Later in life, he turned his hand mostly to visual arts, carving
strange sculptures from soapstone and turning out sketches and
paintings. Despite his friends’ urging, he wrote almost no fiction
after 1937, and spent the last decades of his life pursuing other
forms, though he never ceased creating.
It has been said that he was affected by tragedy, and that seems to
be true. It was his friend Lovecraft’s influence that turned him
to fiction in the first place, and in the years 1935 - 37 there was a
barrage of loss in his life. His mother died in ‛35, and while he
was nursing his father through terminal illness, he had word of Bob
Howard’s suicide in ‛36 and then Lovecraft himself died in ‛37.

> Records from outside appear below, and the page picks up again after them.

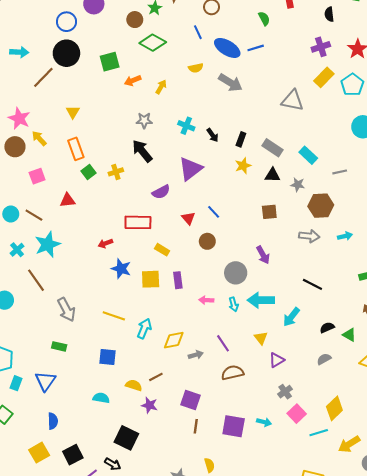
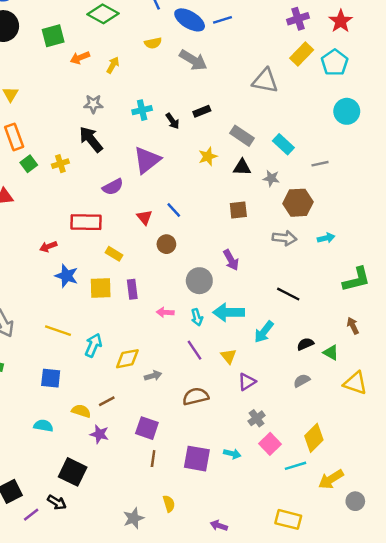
cyan cross: (186, 126) -> (142, 110), turned -35
black rectangle: (241, 139) -> (202, 111), moved, turned 48
purple line: (223, 343) -> (194, 350), moved

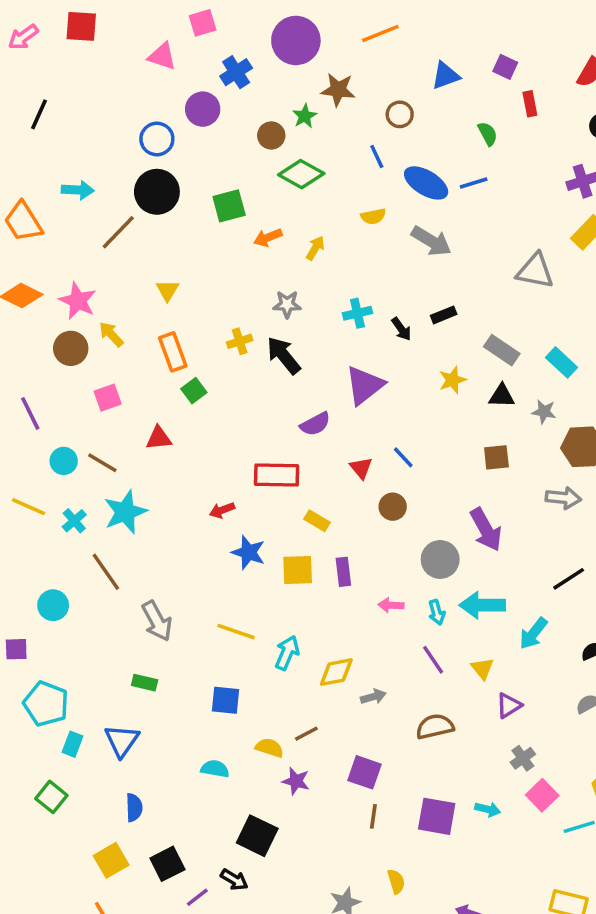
yellow cross: (60, 164) -> (240, 341), moved
purple arrow: (231, 260) -> (486, 530), size x1.4
black line: (288, 294) -> (569, 579), turned -60

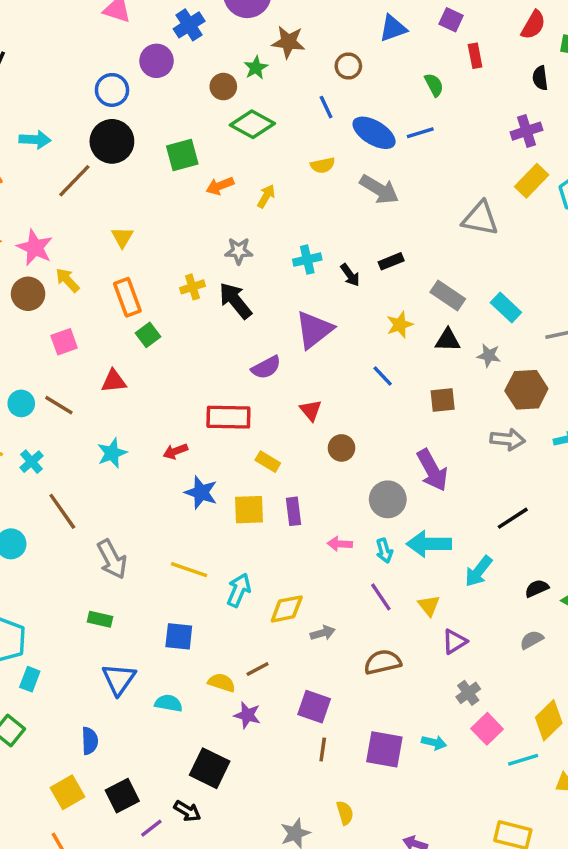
blue line: (403, 457) -> (383, 376), moved
cyan star: (125, 512) -> (112, 453), moved, size x0.7
blue triangle: (122, 741) -> (119, 679), moved

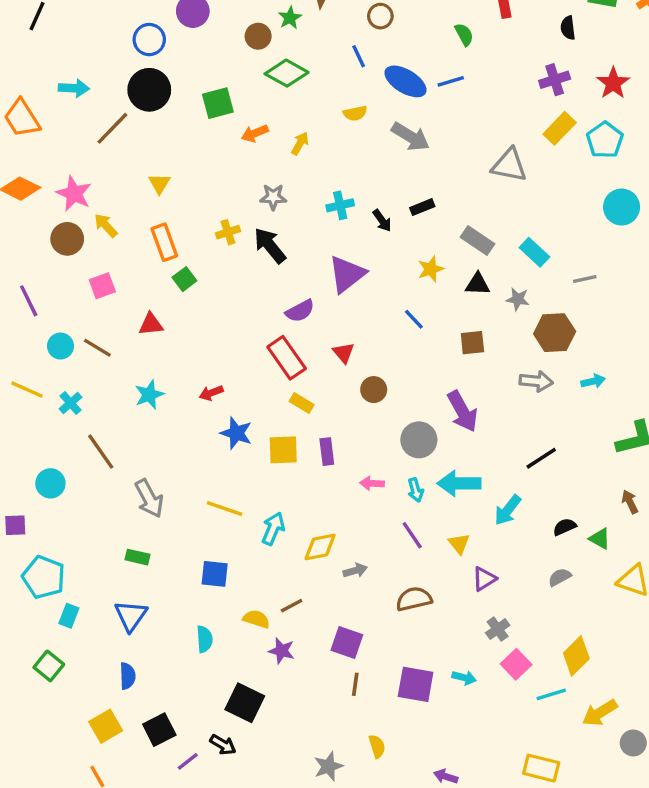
red rectangle: (228, 417) -> (287, 358), moved, turned 54
blue triangle: (119, 679) -> (131, 616), moved
cyan semicircle: (169, 703) -> (205, 639), turned 76

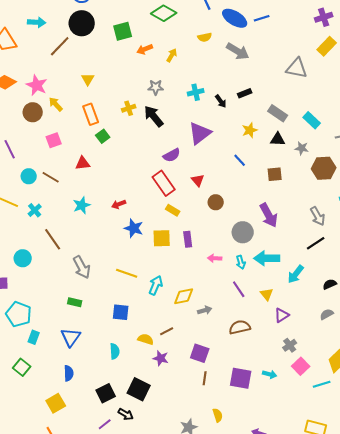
gray arrow: (536, 381) -> (318, 216), moved, turned 54
black square: (159, 730) -> (106, 393), moved

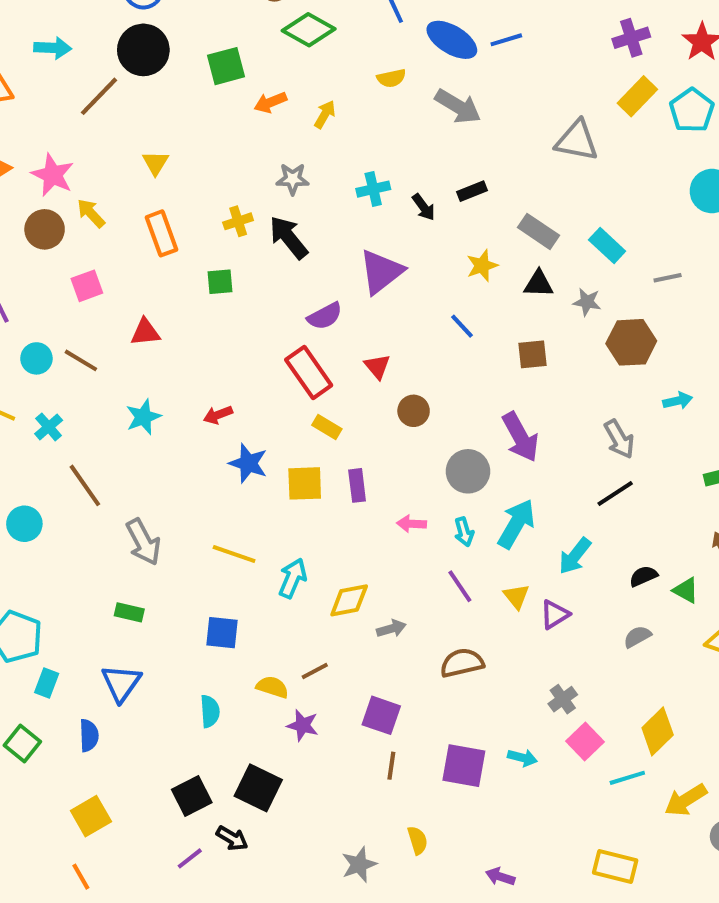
green square: (103, 136) -> (220, 282), moved, turned 32
cyan arrow: (267, 258) -> (516, 524), turned 120
purple triangle: (282, 315) -> (555, 614), moved
blue semicircle: (69, 373) -> (89, 735), moved

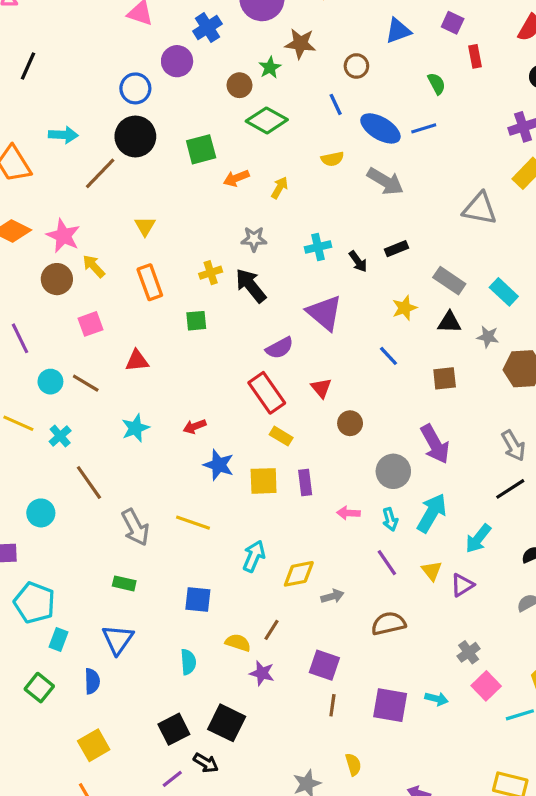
purple triangle: (381, 272) -> (324, 313), turned -42
yellow line: (234, 554) -> (193, 523), moved
brown line: (315, 671) -> (272, 630), turned -30

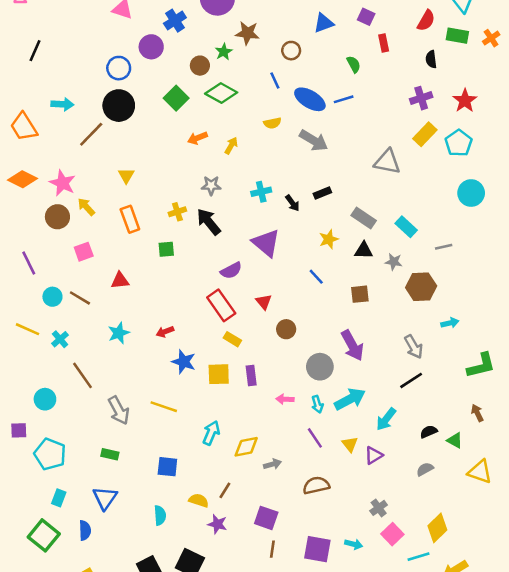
green square: (201, 149) -> (176, 98), moved, turned -30
cyan arrow: (432, 513) -> (350, 399), turned 32
cyan pentagon: (34, 603) -> (50, 454), moved
green square: (39, 688) -> (44, 535), size x1.4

Shortly after this, his father passed away, and he must have felt
himself very, very alone. I suppose it can be understood why he laid
down his pen and never really picked it up again.
The
tragedy of that is the fact that his stories were marvelous. Smith
brought the same lyricism and ardent imagery to his prose that he
wielded so well in poetry, and he was undoubtedly the best writer,
line by line, that Weird
Tales ever printed. His
stories were perhaps the ideal of what was then called “weird
fiction” - a brew of fantasy, mystery, and horror that marked the
pulp era. Smith imagined fevered, bizarre, rich fantasy worlds
filled with darkness and a sense of the macabre. His worlds lived
and breathed in a way many fantasy worlds still do not.
He is often said to have written Sword & Sorcery, and indeed many
of his works bear the marks of the style, such as the exotic “Empire
of the Necromancers” and the horrific “Isle of the Torturers”,
or the classic fantasy/terror story “The Double Shadow”. One can
see his influence on Howard – the dense lyricism of the Kull
stories in particular – and the way he urged Lovecraft away from
the refined, drawing-room prose of Poe imitation and into a new, more
modern world of horror. I would say he pushed both of them, simply
by virtue of his great talent.
He faded into obscurity, after the heady years of the 30s. He was
marked by a sense of loss and failure. As a young poet he had been
briefly lauded, and had traveled in literary circles among the likes
of Bierce and London. He was once hailed as “The Keats of the
Pacific”, but it did not last. Then, when he rose again as a story
writer, it was again ephemeral. Tragedy and ill health blunted his
abilities, and changes in the markets left him behind.
The
later years of his life seem to have passed quietly enough, and he
died peacefully in his sleep in 1961, a generation past his time. He
was buried under a stone near his childhood home, and there was no
marker. He left us - as so many writers do - only his words. It is
sad that his work often passes unnoticed beside the work of his
friends, who would have been the first to laud his over their own.
Smith is the hidden jewel of the Weird
Tales era, and I believe
he is the very root of the lyrical imagery that often marks Sword &
Sorcery, the unseen hand, the wizard behind the veil.